Before functioning as a caravanserai, there was a Muslim educational institution in this building which comprised Juma Mosque and its medrese. The cells were intended for students living in this seminary.

Currently, the Art Garden operates on the territory of this ancient monument. Art Garden combines the Art Gallery, several artisan workshops and a restaurant of national and European cuisine. Each of the caravanserai cells is now decorated by various Azerbaijani artists.

Caravanserais in Shaki

Shaki, being one of the most ancient cities of Azerbaijan, is rightly called the country's architectural reserve. The city is home to dozens of monuments, historical sites.

In the 18th-19th centuries, there were five large caravanserais in Shaki. Only two of them have survived till our time. They are the largest in the entire South Caucasus in terms of their layout structure, large sizes and convenience for trade.

If you're interested in exploring the history of Azerbaijan through its landmarks, Upper and Lower Caravanserais in Sheki are worth seeing.

The caravanserais were built in the 18th century. The cellars were used for storing goods, the first floor was for trading, and the second floor was where travelers and merchants would stay. The caravanserais are rather big: the Upper Caravanserai is 6,000 square meters, and the Lower one is 8,000 square meters.

The lower caravanserai has 242 rooms. There are entrance gates on four sides of the building.

The upper caravan-shed consists of more than 300 rooms.

The main facade of the building faces the bank of the river. At the same time, the arch of the main courtyard entrance is located in the corner of the building, at the level of the third floor, which is caused by a large slope of the relief along the river.
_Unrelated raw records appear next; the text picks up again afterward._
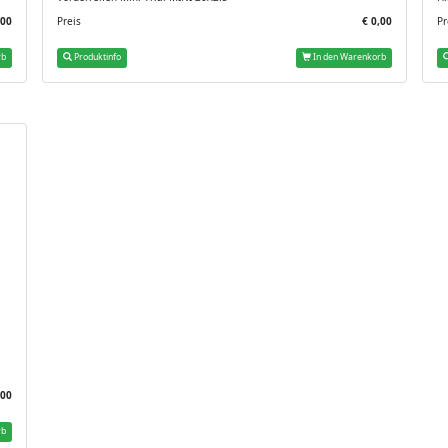
,00
Preis
€ 0,00
Pr
rb
Produktinfo
In den Warenkorb
,00
rb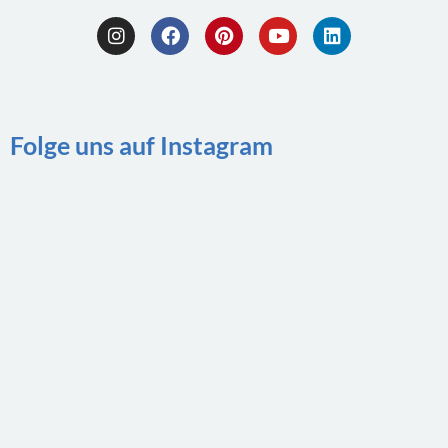
Folge uns auf Instagram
All the premises in the building of the caravanserai are of equal size and have a vaulted overlap. Now it functions as a hotel complex called Shaki Saray Hotel. Ancient massive doors with bells attract the interest of the hotel guets.

Caravanserais in Ganja

Azerbaijan's second largest city, Ganja surprises with architectural treasures. Being located on the main caravan routes, medieval Ganja was known as an important centre of craft and trade throughout the Near and Middle East. The city is famous for its beautiful caravanserais.
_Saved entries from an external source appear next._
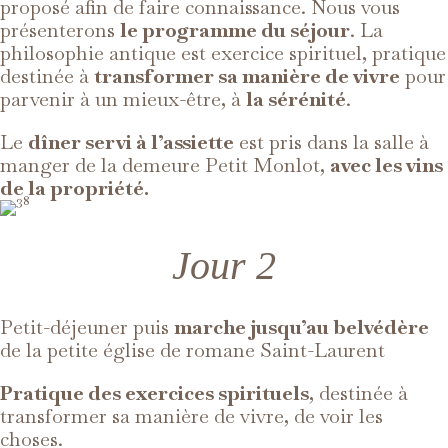
proposé afin de faire connaissance. Nous vous
présenterons
le programme du séjour
. La
philosophie antique est exercice spirituel, pratique
destinée à
transformer sa manière de vivre
pour
parvenir à un mieux-être, à
la sérénité
.
Le
dîner servi à l’assiette
est pris dans la salle à
manger de la demeure Petit Monlot,
avec les vins
de la propriété.
Jour 2
Petit-déjeuner puis
marche jusqu’au belvédère
de la petite église de romane Saint-Laurent
Pratique des exercices spirituels
, destinée à
transformer sa manière de vivre, de voir les
choses.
Shah Abbas caravanserai was built in the beginning of the 17th century in Ganja by the order of the then ruler Shah Abbas. The caravanserai is part of the historical architectural ensemble created by the architect Shaykh Bahauddin, which also includes the Juma mosque (Shah Abbas mosque) and Chekyak-Hamam (medieval bathhouse).

Burnt bricks and a mixture of egg white, lime and clay were used in the building of construction.

The two-story caravanserai was built in the oriental style and includes 15 halls and 54 cells. There are places for pack animals in the yard. Servants, cooks and musicians worked in the caravanserai to serve the guests.

Until recently, the building of the medieval caravanserai played the role of the Abode of Knowledge - at the end of the 20th century Ganja Humanitarian College was located here. The museum of the poetess Mashati Ganjavi was also housed in the caravanserai. After the restoration, the caravanserai acts as a museum.

Ugurlu Khan caravanserai was built in the early the 17th century by architect Sheikh Bahaddin Mohammed Amil.

The clay-lime mixture and egg whites, red bricks were used in the construction of the building. Both caravanserai are interconnected by four internal passages. The Ugurlu Khan caravanserai is built in a typical feudal style and contains two large courtyards in the complex.

Some mistakenly believe that the caravanserai bears the name of the son of the last ruler of the Ganja Khanate of Javad Khan, Ugurlu Khan.

The construction of the caravanserai dates back to the 17th century, while Javad Khan lived in the18th-19th centuries. It's highly probable that the caravanserai was built with funds from Ugurlu Khan I, the nephew of Ganja Baylarbayi (1663-64) Murtuzaguluhana Ziyadoglu and bears his name.

After the capture of Ganja by Russian troops in 1804, Ugurlu Khan caravanserai like all khan's property was confiscated. Afterwards, one of the caravanserai halls was rented by Sherbatlars-manufacturers of silk kerchievs, after which the people named the caravanserai "Sherbatchi".